Llama 3.2 is a state-of-the-art AI model developed by Meta (Facebook) that builds upon its predecessor, Llama 3. It offers improved natural language understanding, better performance in multimodal tasks (including image processing), and enhanced efficiency when integrated with Hugging Face Transformers.
2. Can Llama 3.2 process images directly?
Yes, Llama 3.2 introduces vision models (11B and 90B) that enable it to process and understand images directly, allowing for tasks like image captioning, object recognition, and scene interpretation
3. What are some common use cases of Llama 3.2 in image processing?
Llama 3.2 can assist in image processing tasks such as:
- Image Captioning: Generating descriptive text from images.
- Object Recognition: Identifying objects within an image when combined with a vision model.
- Text Extraction (OCR): Helping interpret extracted text from an image.
- Style Transfer & Image Editing: Assisting in AI-powered image generation and modification.
4. How do I set up Hugging Face Transformers to work with Llama 3.2?
You can install the required libraries and load the model using the following steps:
pip install transformers torch torchvision
Then, load the model with:
from transformers import AutoModelForCausalLM, AutoTokenizer
model_name = "meta-llama/llama-3-2"
tokenizer = AutoTokenizer.from_pretrained(model_name)
model = AutoModelForCausalLM.from_pretrained(model_name)
If working with images, you may also need transformers's vision models like CLIP:
from transformers import CLIPProcessor, CLIPModel
clip_model = CLIPModel.from_pretrained("openai/clip-vit-base-patch32")
processor = CLIPProcessor.from_pretrained("openai/clip-vit-base-patch32")
5. How can I use Llama 3.2 for image captioning?

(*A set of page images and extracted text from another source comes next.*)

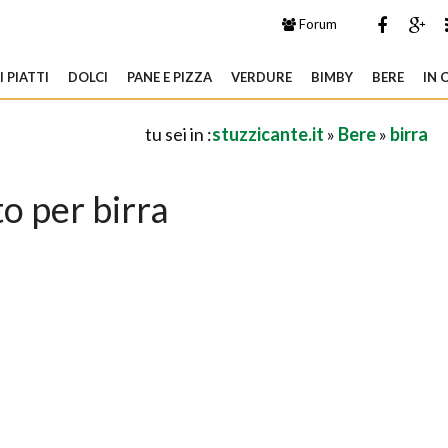
Forum
 PIATTI
DOLCI
PANE E PIZZA
VERDURE
BIMBY
BERE
IN 
tu sei in :
stuzzicante.it
»
Bere
»
birra
o per birra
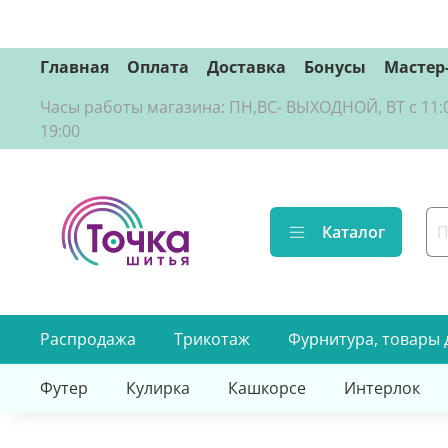
Главная
Оплата
Доставка
Бонусы
Мастер
Часы работы магазина: ПН,ВС- ВЫХОДНОЙ, ВТ с 11:00 д
19:00
Каталог
Распродажа
Трикотаж
Фурнитура, товары 
Футер
Кулирка
Кашкорсе
Интерлок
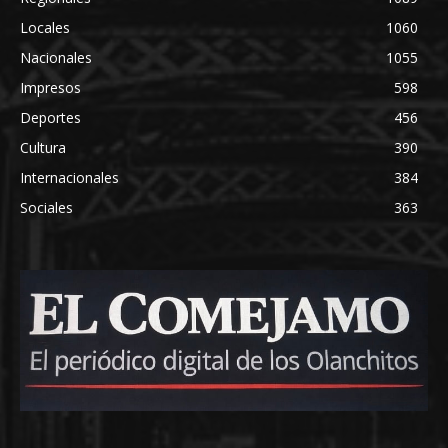
Locales
1060
Nacionales
1055
Impresos
598
Deportes
456
Cultura
390
Internacionales
384
Sociales
363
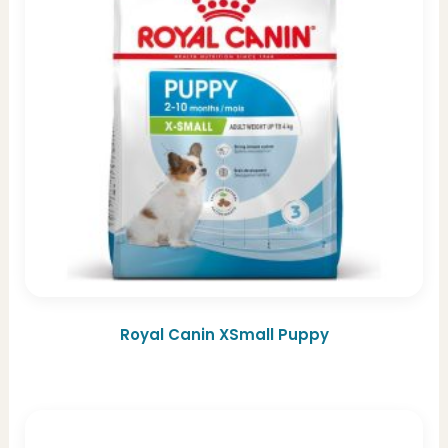
Royal Canin XSmall Puppy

Llama 3.2’s vision model can generate high-quality captions for images:
from transformers import AutoProcessor, AutoModelForVision2Seq
from PIL import Image
model_name = "meta-llama/llama-3.2-vision"

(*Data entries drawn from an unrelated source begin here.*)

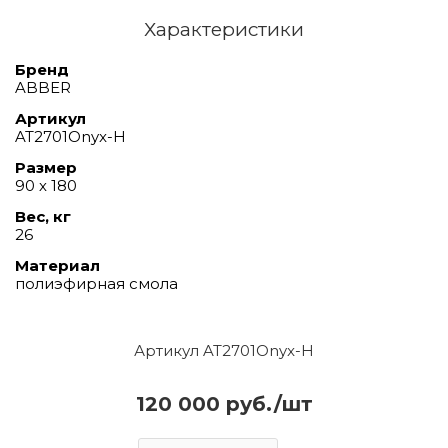
Характеристики
Бренд
ABBER
Артикул
AT2701Onyx-H
Размер
90 х 180
Вес, кг
26
Материал
полиэфирная смола
Артикул AT2701Onyx-H
120 000 руб./шт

processor = AutoProcessor.from_pretrained(model_name)
model = AutoModelForVision2Seq.from_pretrained(model_name)
image = Image.open("your_image.jpg")
inputs = processor(images=image, return_tensors="pt")
output = model.generate(**inputs)
caption = processor.batch_decode(output, skip_special_tokens=True)[0]
print("Generated Caption:", caption)
6. Can I fine-tune Llama 3.2 Vision on my own dataset?
Yes, you can fine-tune Llama 3.2 Vision using Hugging Face’s transformers library with LoRA (Low-Rank Adaptation).
Example fine-tuning setup:
from peft import LoraConfig, get_peft_model
config = LoraConfig(
r=8, lora_alpha=32, target_modules=["q_proj", "v_proj"]
)
fine_tuned_model = get_peft_model(model, config)
This allows efficient fine-tuning without retraining the entire model.
Conclusion
In this tutorial, you learned how to extract employee IDs and names from images using the Llama 3.2 Vision model. We integrated object storage for storing images and used a managed MySQL database for structured data storage. This solution provides an automated way to process and manage employee verification data with AI-powered efficiency.